Cannes : un fils de déporté réclame un mémorial pour les 167 Juifs arrêtés pendant la guerre
Cannes : un mémorial réclamé pour les Juifs arrêtés en 39-45

Cannes : un fils de déporté réclame un mémorial pour les 167 Juifs arrêtés pendant la guerre

Roger Wolman, 88 ans, fils de parents déportés et ancien enfant d'Izieu, milite ardemment pour honorer la mémoire des victimes de la Shoah à Cannes. Dans la cité des festivals, il souhaite un monument nominatif pour les 167 Juifs arrêtés entre août 1942 et juillet 1944, dont les noms, adresses et lieux de naissance sont documentés, notamment grâce au recensement d'Arno Klarsfeld.

Une lutte contre l'oubli et les obstacles

Roger Wolman, avec son regard las mais empli d'humanité, justifie sa démarche : « La pierre conserve à jamais ». Il réclame depuis des années un mémorial public, pas nécessairement monumental, mais portant les 167 noms, inspiré par exemple du mur imposant érigé au château de Nice. Cependant, le chemin est semé d'embûches. Au Cannet, une stèle avec dix-sept noms a mis plusieurs années à voir le jour, et des projets ont été refusés, comme à une école primaire où des parents s'y sont opposés. Pire, un maire d'une petite ville de l'arrière-pays niçois a justifié son refus par : « Je ne souhaite pas que ma commune se transforme en cimetière ! ».

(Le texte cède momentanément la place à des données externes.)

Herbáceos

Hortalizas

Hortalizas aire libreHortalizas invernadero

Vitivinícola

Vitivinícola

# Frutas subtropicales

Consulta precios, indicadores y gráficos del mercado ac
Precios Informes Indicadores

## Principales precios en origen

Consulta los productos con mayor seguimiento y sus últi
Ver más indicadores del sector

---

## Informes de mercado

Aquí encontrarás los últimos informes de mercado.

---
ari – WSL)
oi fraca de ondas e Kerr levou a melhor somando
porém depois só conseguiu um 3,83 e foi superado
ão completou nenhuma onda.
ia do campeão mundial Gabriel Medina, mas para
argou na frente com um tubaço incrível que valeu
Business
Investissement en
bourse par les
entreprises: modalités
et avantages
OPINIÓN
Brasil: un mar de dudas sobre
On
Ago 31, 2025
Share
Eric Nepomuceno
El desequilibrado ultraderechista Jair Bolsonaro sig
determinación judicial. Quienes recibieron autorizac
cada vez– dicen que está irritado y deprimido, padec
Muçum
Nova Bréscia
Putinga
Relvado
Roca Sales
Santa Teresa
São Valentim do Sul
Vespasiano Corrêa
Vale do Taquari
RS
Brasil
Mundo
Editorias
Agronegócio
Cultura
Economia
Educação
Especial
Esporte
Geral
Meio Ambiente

Les défis à Cannes et les inquiétudes face au temps

À Cannes, Roger Wolman a été bien reçu en mairie depuis 2020, mais jamais par le maire. Lors d'une commémoration en 2021, il a directement interpellé l'édile pour lui remettre son dossier. La Ville a mis une voiture avec chauffeur à sa disposition pour chercher un emplacement idéal, comme vers la Roseraie sur la Croisette, où les Arméniens ont un monument, ou près de la synagogue. Mais Roger insiste : « Je veux que ce soit un lieu public car ma démarche est laïque et républicaine. » Il s'inquiète du temps qui passe : « Avec quelques amis de l'association des enfants de déportés, nous sommes les derniers survivants de cette époque. Après nous, il n'y aura plus que les livres et les profs pour en parler. » Il se demande si le projet ne fait pas tâche avec le décor touristique.

Bannière large Pickt — app de listes de courses collaboratives pour Telegram

La réponse de la mairie et le poids de l'histoire personnelle

Sollicitée, la Ville de Cannes a d'abord indiqué que le service des cultes n'était pas au courant, avant de communiquer : « La mairie de Cannes confirme que le projet de construction d'un mémorial à la mémoire des Juifs arrêtés à Cannes et déportés demeure toujours envisagé. Plusieurs implantations ont été évoquées, notamment au sein d'un cimetière ou à proximité de la synagogue. Les échanges se poursuivent avec Monsieur Roger Wolman, la communauté juive et le tissu associatif. » Dans les couloirs, on évoque aussi les travaux d'embellissement de la Croisette, reportés sine die, comme frein.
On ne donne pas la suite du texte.